I went to a neurologist and wants to start me on copaxone to stop lesions on brain.
I did some research and this particular med does not have a steriod in it, so it won't suppress immune system.
does anyone know any info or personal experiences with any of this?
any info would be great.
does everyone have MS?
Does anyone anything about Epstein barr virus???????
Studies say that it brings out other things in ones body,like MS
Anyone else heard this?
Posted by SForsgren (Member # 7686) on :
Sounds like the neuro is treating you as if you have MS and not Lyme. I hope you have a good Lyme doctor if you have Lyme as well.

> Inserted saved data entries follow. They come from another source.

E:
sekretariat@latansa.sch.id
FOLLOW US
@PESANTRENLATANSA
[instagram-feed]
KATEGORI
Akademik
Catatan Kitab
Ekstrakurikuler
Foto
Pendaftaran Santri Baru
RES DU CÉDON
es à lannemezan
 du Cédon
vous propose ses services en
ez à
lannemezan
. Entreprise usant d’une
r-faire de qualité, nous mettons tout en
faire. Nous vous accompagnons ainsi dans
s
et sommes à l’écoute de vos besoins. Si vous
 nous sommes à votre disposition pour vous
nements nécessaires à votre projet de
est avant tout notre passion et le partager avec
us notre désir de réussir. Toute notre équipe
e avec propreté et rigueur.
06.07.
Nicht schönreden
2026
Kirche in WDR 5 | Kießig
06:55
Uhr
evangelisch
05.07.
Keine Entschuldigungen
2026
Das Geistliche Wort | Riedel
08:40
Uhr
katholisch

Posted by lymeherx (Member # 17182) on :
How do I get good LLMD? Site is always down. I don't like DR.currently treating me
Posted by lymeherx (Member # 17182) on :
the neuro said even if I have Lyme (
which I do) the spots will stop. that I can be on the shots and antibiotics. the shots create a barrier so nothing can attack brain further
Posted by njlymemom (Member # 15088) on :
I will share my experience with you. Was msdx with MS for over 10 yrs, and on copaxone for 8. Brain lesions did not disappear or shrink with copaxone. When I started abx brain lesions became smaller.

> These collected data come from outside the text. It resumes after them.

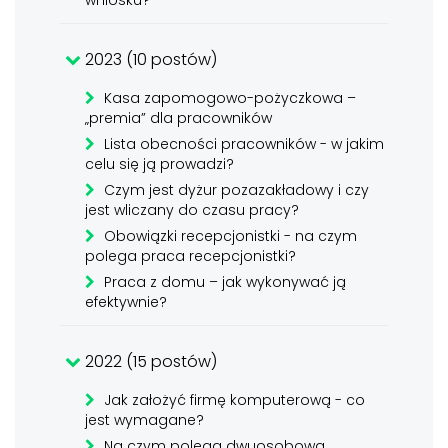
wniosku?
2023 (10 postów)
Kasa zapomogowo-pożyczkowa –
„premia” dla pracowników
Lista obecności pracowników - w jakim
celu się ją prowadzi?
Czym jest dyżur pozazakładowy i czy
jest wliczany do czasu pracy?
Obowiązki recepcjonistki - na czym
polega praca recepcjonistki?
Praca z domu – jak wykonywać ją
efektywnie?
2022 (15 postów)
Jak założyć firmę komputerową - co
jest wymagane?
Na czym polega dwuosobowa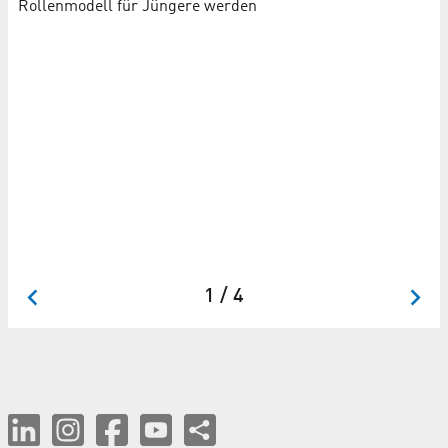
Rollenmodell für Jüngere werden
F
Ki
1 / 4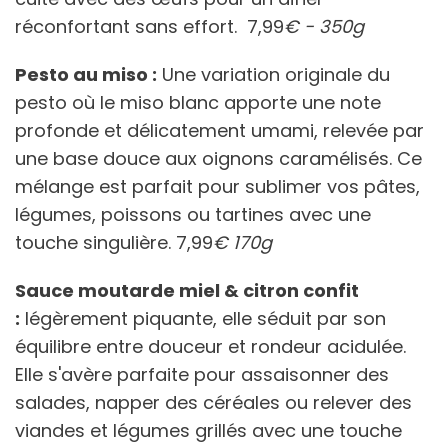
réconfortant sans effort. 7,99
€ - 350g
Pesto au miso :
Une variation originale du
pesto où le miso blanc apporte une note
profonde et délicatement umami, relevée par
une base douce aux oignons caramélisés. Ce
mélange est parfait pour sublimer vos pâtes,
légumes, poissons ou tartines avec une
touche singulière. 7,99
€ 170g
Sauce moutarde miel & citron confit
:
légèrement piquante, elle séduit par son
équilibre entre douceur et rondeur acidulée.
Elle s'avère parfaite pour assaisonner des
salades, napper des céréales ou relever des
viandes et légumes grillés avec une touche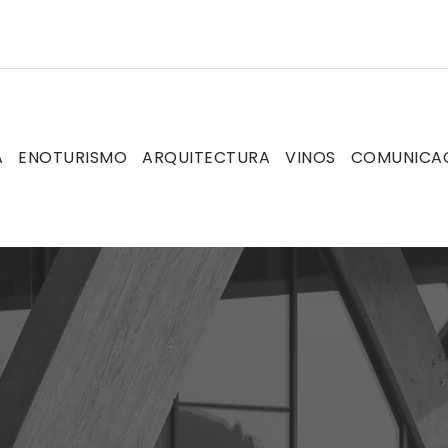
A
ENOTURISMO
ARQUITECTURA
VINOS
COMUNICA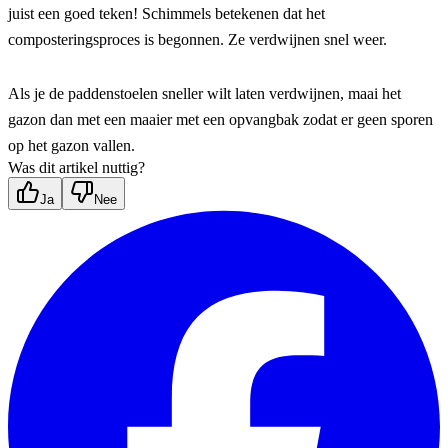
juist een goed teken! Schimmels betekenen dat het 
composteringsproces is begonnen. Ze verdwijnen snel weer.
Als je de paddenstoelen sneller wilt laten verdwijnen, maai het 
gazon dan met een maaier met een opvangbak zodat er geen sporen 
op het gazon vallen.
Was dit artikel nuttig?
Ja
Nee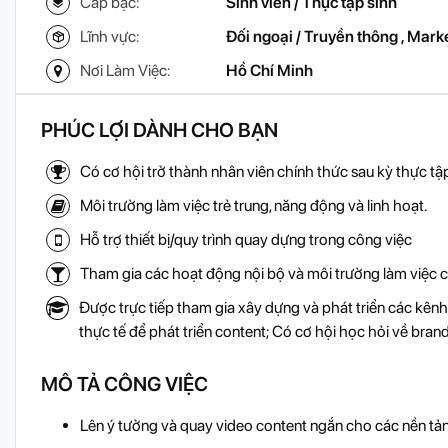
Cấp bậc:
Sinh viên / Thực tập sinh
Lĩnh vực:
Đối ngoại / Truyền thông
,
Marke
Nơi Làm Việc:
Hồ Chí Minh
PHÚC LỢI DÀNH CHO BẠN
Có cơ hội trở thành nhân viên chính thức sau kỳ thực t
Môi trường làm việc trẻ trung, năng động và linh hoạt.
Hỗ trợ thiết bị/quy trình quay dựng trong công việc
Tham gia các hoạt động nội bộ và môi trường làm việc cở
Được trực tiếp tham gia xây dựng và phát triển các kênh
thực tế để phát triển content; Có cơ hội học hỏi về bran
MÔ TẢ CÔNG VIỆC
Lên ý tưởng và quay video content ngắn cho các nền tả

Copaxone seemed to protect my peripheral nervous system. Less numbness and heaviness in arms and legs.
However, it did not protect my brain. By 2001 I was living with (and did not know at the time) severe encephalitis. I almost died, and was dx with Lyme and coinfections at the eleventh hour.Neuro wanted me on pain meds and said that "MS sometimes takes this course", she had given up on me.
Run, run as fast as you can away from the neuro, and find a llmd.